**TASK INPUTS**
Segment Open

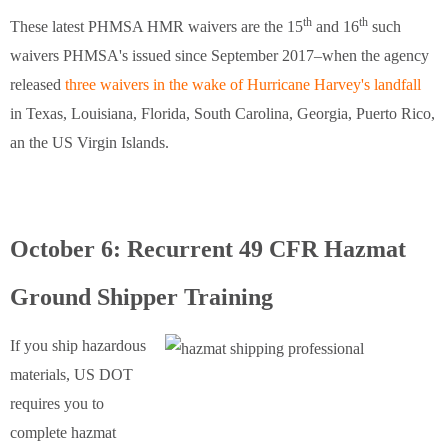
th
th
These latest PHMSA HMR waivers are the 15
and 16
such
waivers PHMSA's issued since September 2017–when the agency
released
three waivers in the wake of Hurricane Harvey's landfall
in Texas, Louisiana, Florida, South Carolina, Georgia, Puerto Rico,
an the US Virgin Islands.
October 6: Recurrent 49 CFR Hazmat
Ground Shipper Training
If you ship hazardous
materials, US DOT
requires you to
complete hazmat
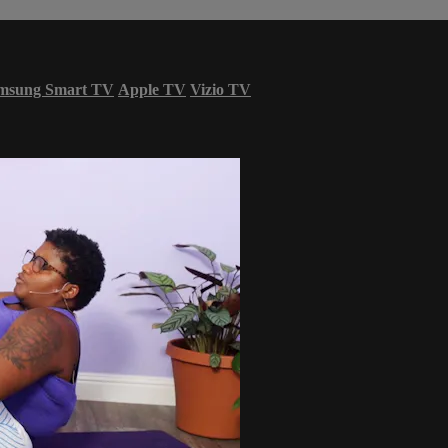
msung Smart TV
Apple TV
Vizio TV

Segment Closed

**ASSIGNED TASK**
The task requires that every line above be transcribed exactly, without the images.

**THE ANSWER**
th
th
These latest PHMSA HMR waivers are the 15
and 16
such
waivers PHMSA's issued since September 2017–when the agency
released
three waivers in the wake of Hurricane Harvey's landfall
in Texas, Louisiana, Florida, South Carolina, Georgia, Puerto Rico,
an the US Virgin Islands.
October 6: Recurrent 49 CFR Hazmat
Ground Shipper Training
If you ship hazardous
materials, US DOT
requires you to
complete hazmat
msung Smart TV
Apple TV
Vizio TV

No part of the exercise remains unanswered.